The trial of top Khmer Rouge leaders for genocide moved another step closer on Thursday as 30 officials were selected to serve a UN-backed tribunal.
Children were among the 1.7m Cambodians who lost their lives
In a meeting chaired by King Norodom Sihamoni, Cambodia's Supreme Council of Magistracy approved 17 Cambodian and 13 international officials for the role.
A tribunal spokesman said prosecutors would begin work in June, with the trial phase set to begin in 2007.
Some 1.7m people are thought to have died in Cambodia between 1975 and 1979.
Khmer Rouge leader Pol Pot died in 1998, and his regime collapsed shortly afterwards, but several senior Khmer Rouge figures are still living freely in Cambodia.
In 2003, Cambodia and the UN agreed jointly to convene trials, but there are fears the process could be undermined by the dire state of Cambodia's judicial system, which was badly debilitated by the Khmer Rouge policy of targeting the intelligentsia for extermination.
A complex formula of majority voting by both Cambodian and international judicial officials has been devised to try to ensure that tribunal decisions are backed by both sides.
Of the 30 officials selected, 14 will serve as judges and two as prosecutors.

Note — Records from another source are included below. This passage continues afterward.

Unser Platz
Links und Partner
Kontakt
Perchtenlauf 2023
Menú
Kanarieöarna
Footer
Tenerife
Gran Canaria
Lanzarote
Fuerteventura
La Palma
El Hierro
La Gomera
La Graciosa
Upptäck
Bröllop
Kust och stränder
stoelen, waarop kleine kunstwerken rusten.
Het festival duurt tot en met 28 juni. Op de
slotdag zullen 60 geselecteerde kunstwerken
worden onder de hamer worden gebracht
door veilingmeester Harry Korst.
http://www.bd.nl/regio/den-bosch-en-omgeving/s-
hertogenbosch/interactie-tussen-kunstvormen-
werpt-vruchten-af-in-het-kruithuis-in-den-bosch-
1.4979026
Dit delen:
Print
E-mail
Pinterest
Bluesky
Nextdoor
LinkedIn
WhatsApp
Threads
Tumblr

The remaining 14 will be held in reserve.
Justice Minister Ang Vong Vathana said the Cambodian judges were up to the task.
"I don't know how much international experience they have, but in terms of dealing with domestic crime, they are capable of doing their job," he said.

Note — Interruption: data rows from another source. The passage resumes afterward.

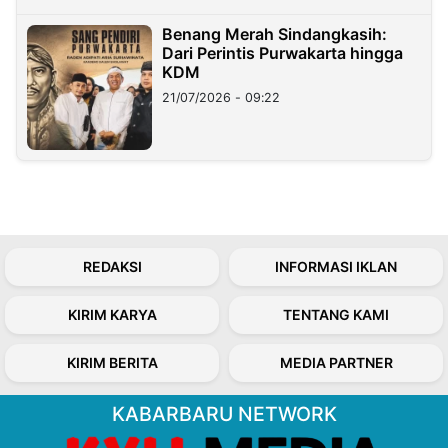
Benang Merah Sindangkasih:
Dari Perintis Purwakarta hingga
KDM
21/07/2026 - 09:22
REDAKSI
INFORMASI IKLAN
KIRIM KARYA
TENTANG KAMI
KIRIM BERITA
MEDIA PARTNER
KABARBARU NETWORK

Nuon Chea: 80, chief lieutenant to Pol Pot, most senior surviving member of regime
Khieu Samphan: 74, head of state 1976-79. Pol Pot and Ieng Sary both married members of his family
Ieng Sary: Age unknown, foreign minister 1976-78. Said to be suffering serious heart condition
The names of the appointees were not immediately available, but the justice minister said the international officials came from the US, the Netherlands, Poland, France, Australia and Sri Lanka.

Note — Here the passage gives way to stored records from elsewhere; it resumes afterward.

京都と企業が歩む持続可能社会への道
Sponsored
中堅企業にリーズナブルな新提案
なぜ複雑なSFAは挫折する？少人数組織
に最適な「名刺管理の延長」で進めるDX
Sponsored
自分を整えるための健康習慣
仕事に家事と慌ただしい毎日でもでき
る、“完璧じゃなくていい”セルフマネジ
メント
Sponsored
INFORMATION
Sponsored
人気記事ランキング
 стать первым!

The BBC's Guy De Launey says there have previously been questions about the government's enthusiasm for the process, as many of Cambodia's current leaders were, at one time, members of the Khmer Rouge themselves.
But now it seems nothing will stop the trials going ahead, he says.
At present two former regime leaders, Ta Mok and Kang Keng Ieu, more commonly known as Duch, are in jail on genocide charges. But others, including Pol Pot's "Brother Number Two" Nuon Chea, former head of state Khieu Samphan and former Foreign Minister Ieng Sary live freely in Cambodia.
Almost every Cambodian family lost a relative to starvation, disease, forced labour or execution during the Khmer Rouge regime.